3. The attempt at a solution

-Gm1m2(1/r1-1/r2)-Q=mv2

plug in given values solve for v.

Last edited: Jan 3, 2012
2. Jan 3, 2012

Any ideas?

3. Jan 3, 2012

### D H

Staff Emeritus
Watch your units, be careful to distinguish between altitude and radial distance, and most important of all, show your work. There's no way to tell you where you went wrong if you don't show your work.

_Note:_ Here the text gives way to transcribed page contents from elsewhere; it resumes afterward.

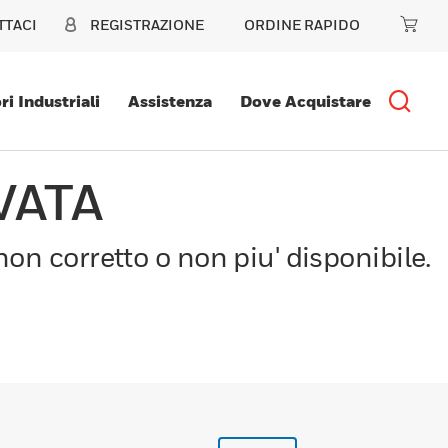
TTACI
REGISTRAZIONE
ORDINE RAPIDO
ri Industriali
Assistenza
Dove Acquistare
VATA
on corretto o non piu' disponibile.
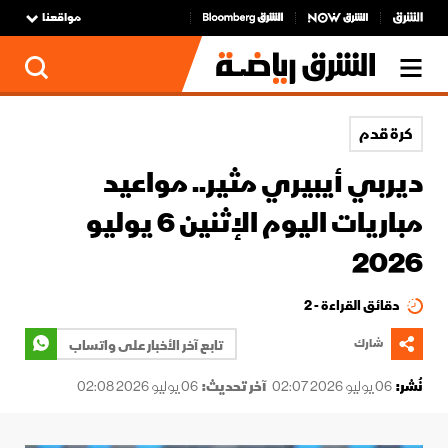
مواقعنا
كرة قدم
ديربي أيبيري مثير.. مواعيد
مباريات اليوم الإثنين 6 يوليو
2026
دقائق القراءة - 2
شارك
تابع آخر الأخبار على واتساب
نُشر:
06 يوليو 2026 02:07
آخر تحديث:
06 يوليو 2026 02:08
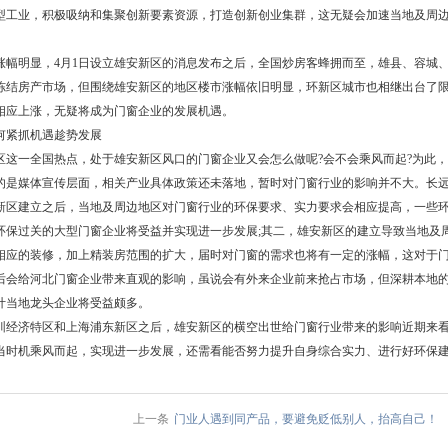
型工业，积极吸纳和集聚创新要素资源，打造创新创业集群，这无疑会加速当地及周
涨幅明显，4月1日设立雄安新区的消息发布之后，全国炒房客蜂拥而至，雄县、容城、
冻结房产市场，但围绕雄安新区的地区楼市涨幅依旧明显，环新区城市也相继出台了
相应上涨，无疑将成为门窗企业的发展机遇。
何紧抓机遇趁势发展
区这一全国热点，处于雄安新区风口的门窗企业又会怎么做呢?会不会乘风而起?为此
的是媒体宣传层面，相关产业具体政策还未落地，暂时对门窗行业的影响并不大。长
新区建立之后，当地及周边地区对门窗行业的环保要求、实力要求会相应提高，一些
环保过关的大型门窗企业将受益并实现进一步发展;其二，雄安新区的建立导致当地及
相应的装修，加上精装房范围的扩大，届时对门窗的需求也将有一定的涨幅，这对于门
后会给河北门窗企业带来直观的影响，虽说会有外来企业前来抢占市场，但深耕本地
计当地龙头企业将受益颇多。
圳经济特区和上海浦东新区之后，雄安新区的横空出世给门窗行业带来的影响近期来
当时机乘风而起，实现进一步发展，还需看能否努力提升自身综合实力、进行好环保建设
上一条
门业人遇到同产品，要避免贬低别人，抬高自己！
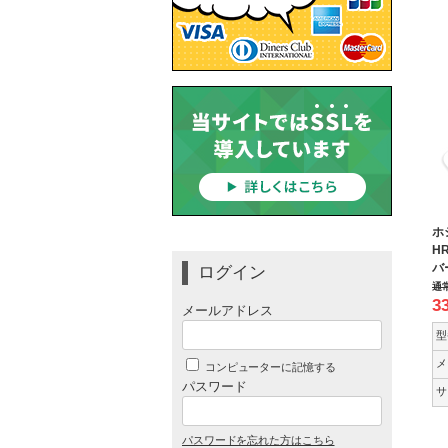
ホ
HR
バ
ログイン
通
3
メールアドレス
型
メ
コンピューターに記憶する
パスワード
サ
パスワードを忘れた方はこちら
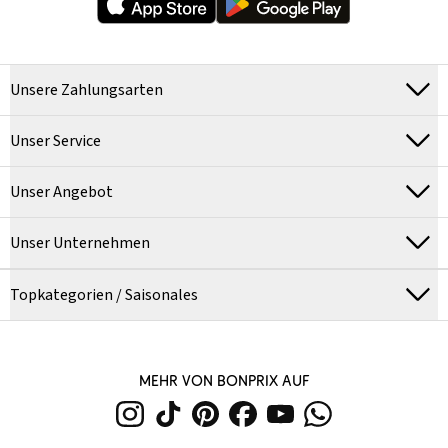
Unsere Zahlungsarten
Unser Service
Unser Angebot
Unser Unternehmen
Topkategorien / Saisonales
MEHR VON BONPRIX AUF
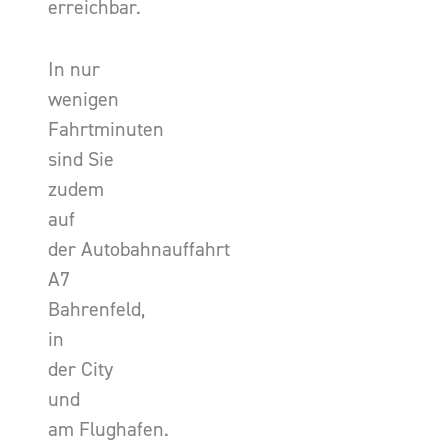
erreichbar.
In nur
wenigen
Fahrtminuten
sind Sie
zudem
auf
der Autobahnauffahrt
A7
Bahrenfeld,
in
der City
und
am Flughafen.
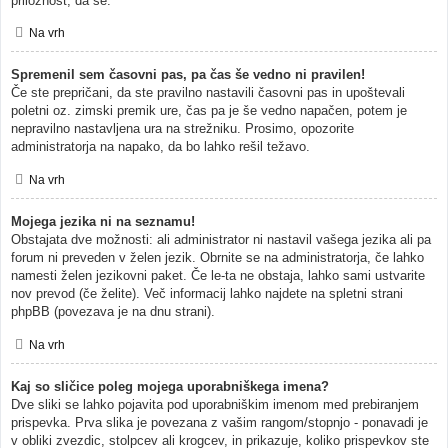
priložnost, da se.
Na vrh
Spremenil sem časovni pas, pa čas še vedno ni pravilen!
Če ste prepričani, da ste pravilno nastavili časovni pas in upoštevali
poletni oz. zimski premik ure, čas pa je še vedno napačen, potem je
nepravilno nastavljena ura na strežniku. Prosimo, opozorite
administratorja na napako, da bo lahko rešil težavo.
Na vrh
Mojega jezika ni na seznamu!
Obstajata dve možnosti: ali administrator ni nastavil vašega jezika ali pa
forum ni preveden v želen jezik. Obrnite se na administratorja, če lahko
namesti želen jezikovni paket. Če le-ta ne obstaja, lahko sami ustvarite
nov prevod (če želite). Več informacij lahko najdete na spletni strani
phpBB (povezava je na dnu strani).
Na vrh
Kaj so sličice poleg mojega uporabniškega imena?
Dve sliki se lahko pojavita pod uporabniškim imenom med prebiranjem
prispevka. Prva slika je povezana z vašim rangom/stopnjo - ponavadi je
v obliki zvezdic, stolpcev ali krogcev, in prikazuje, koliko prispevkov ste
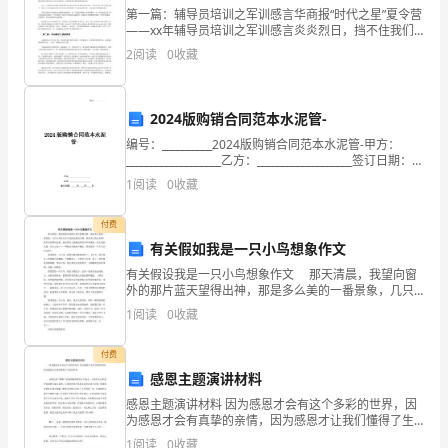
第一篇：辅导员培训之军训感言华商报“时代之星”夏令营
题
——xx年辅导员培训之军训感言炎炎烈日，挡不住我们
辅导员的的热情万丈。今天我们xx年华商报“时代之星”夏
素。
2
阅读
0
收藏
目：
令营辅导员培训进入到了军训环节，我们上百名的
城
2024版购销合同范本水泥管-
化规划和管理建议。
乡
编号：__________2024版购销合同范本水泥管-甲方：
___________________乙方：___________________签订日期：
树
参考文献：
_____年_____月_____日2024
1
阅读
0
收藏
木
付费
生
业科技,2012,39(5):125-127.
有关假如我是一只小鸟想象作文
长
有关假设我是一只小鸟想象作文 那天清晨，我望向窗
外的那片蓝天望得出神，那是多么美的一番景象，几只
特
小鸟在天空中无拘无束的飞翔，那是多么的自在啊！我
[J].生态学报,2003,23(5):993-998.
1
阅读
0
收藏
不由得赞叹起来，此时那鸟儿清脆动听的叫声仿佛是一
首完
征
付费
对
感恩主题演讲材料
济,2018,34(10):36-40.
感恩主题演讲材料 因为感恩才会有这个多彩的世界，因
比
为感恩才会有真挚的亲情，因为感恩才让我们懂得了生
命的真谛 从婴儿的“呱呱”坠地到哺育我们长大成人，父
1
阅读
0
收藏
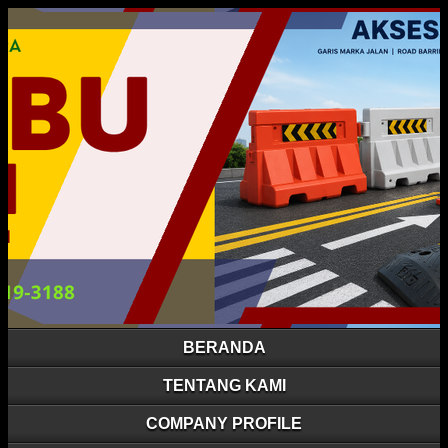
BERANDA
TENTANG KAMI
COMPANY PROFILE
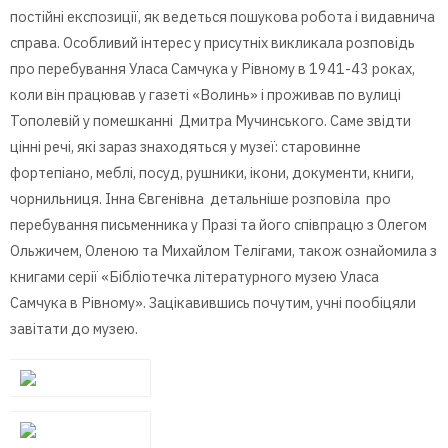
постійні експозиції, як ведеться пошукова робота і видавнича
справа. Особливий інтерес у присутніх викликала розповідь
про перебування Уласа Самчука у Рівному в 1941-43 роках,
коли він працював у газеті «Волинь» і проживав по вулиці
Тополевій у помешканні Дмитра Мучинського. Саме звідти
цінні речі, які зараз знаходяться у музеї: старовинне
фортепіано, меблі, посуд, рушники, ікони, документи, книги,
чорнильниця. Інна Євгенівна детальніше розповіла про
перебування письменника у Празі та його співпрацю з Олегом
Ольжичем, Оленою та Михайлом Телігами, також ознайомила з
книгами серії «Бібліотечка літературного музею Уласа
Самчука в Рівному». Зацікавившись почутим, учні пообіцяли
завітати до музею.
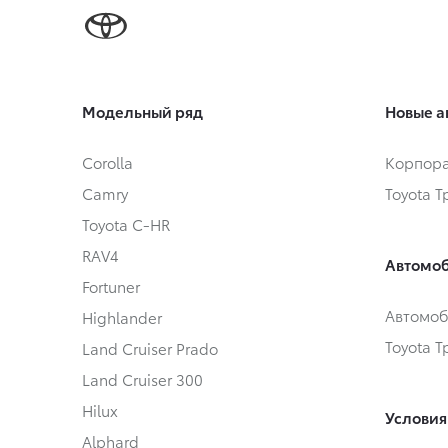
Модельный ряд
Новые а
Corolla
Корпора
Camry
Toyota 
Toyota C-HR
RAV4
Автомоб
Fortuner
Автомоб
Highlander
Toyota 
Land Cruiser Prado
Land Cruiser 300
Hilux
Условия
Alphard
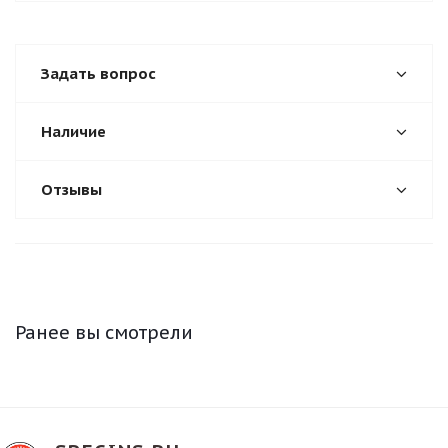
Задать вопрос
Наличие
Отзывы
Ранее вы смотрели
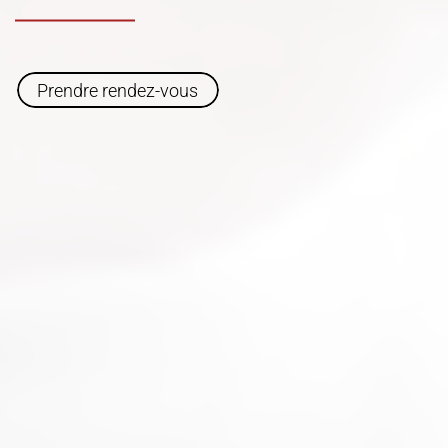
Prendre rendez-vous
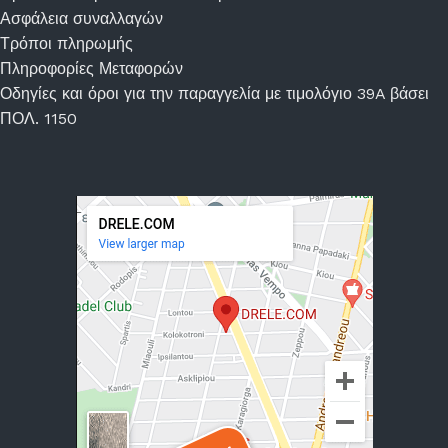
Ασφάλεια συναλλαγών
Τρόποι πληρωμής
Πληροφορίες Μεταφορών
Οδηγίες και όροι για την παραγγελία με τιμολόγιο 39A βάσει
ΠΟΛ. 1150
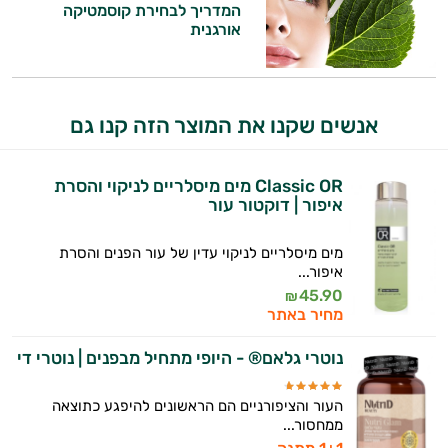
התשובות שלי מבוססות על מאגרי מידע קליניים
המדריך לבחירת קוסמטיקה
אורגנית
וספרות מקצועית בתחומי הרפואה הטבעית
ותזונת הספורט.
אני כאן כדי לעזור לך להתאים את תוספי
התזונה ומוצרי הבריאות המדויקים למטרות
אנשים שקנו את המוצר הזה קנו גם
ולמצב הגופני שלך, ולהסביר לך אילו רכיבים
עובדים יחד כדי למקסם תוצאות גם בחיי היום
Classic OR מים מיסלריים לניקוי והסרת
יום וגם בתחום הכושר והספורט.
איפור | דוקטור עור
המטרה שלי היא להתאים עבורך המלצות
אישיות מבוססות מדעית.
מים מיסלריים לניקוי עדין של עור הפנים והסרת
איפור...
זה הזמן להתחיל. איך אוכל לעזור?
45.90
₪
מחיר באתר
נוטרי גלאם® - היופי מתחיל מבפנים | נוטרי די
העור והציפורניים הם הראשונים להיפגע כתוצאה
ממחסור...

BTW, the given answer is correct.

4. Jan 3, 2012

### alemsalem

its 400000m not 400m

5. Jan 3, 2012

### canicon25

1600v2=-G(1600)(5.98E24)/(6.38E6+400000) - (-G)(1600)(5.98E24)/ (6.38E6+100000) - 8.3E8

v=1407 m/s

still not getting the correct solution.

Last edited: Jan 3, 2012
6. Jan 3, 2012

### D H

Staff Emeritus
Showing your work does not mean spewing out an equation without units and without justification. What are the relevant equations?

7. Jan 3, 2012

### canicon25

i am stumped. i tried using

ΔEk+Q=-(0.5)ΔEp

where Ek= 0.5mv2

and Ep= -GMm/r

Q is heat energy. Given in problem.

Last edited: Jan 3, 2012
8. Jan 4, 2012

### alemsalem

why do you have a 0.5 in the energy conservation equation?

9. Jan 4, 2012

### canicon25

upon further reading i found that

ΔEk+Q=-0.5ΔEP for CIRCULAR ORBITS ONLY

am i correct in assuming that

ΔEk+Q=ΔEp would apply for a object falling to Earth

10. Jan 4, 2012

### canicon25

so i tried it and did get correct answer

0.5mv2+Q=-GMm(1/r1-1/r2)

when i solve for v i get 2133 m/s

Last edited: Jan 4, 2012
11. Jan 5, 2012

### cupid.callin

I got 2096 m/s ≈ 2100 m/s

12. Jan 5, 2012

### BruceW

I think you've done it right, but there might be some rounding error, which means your answer isn't exactly the same as the given answer. good job!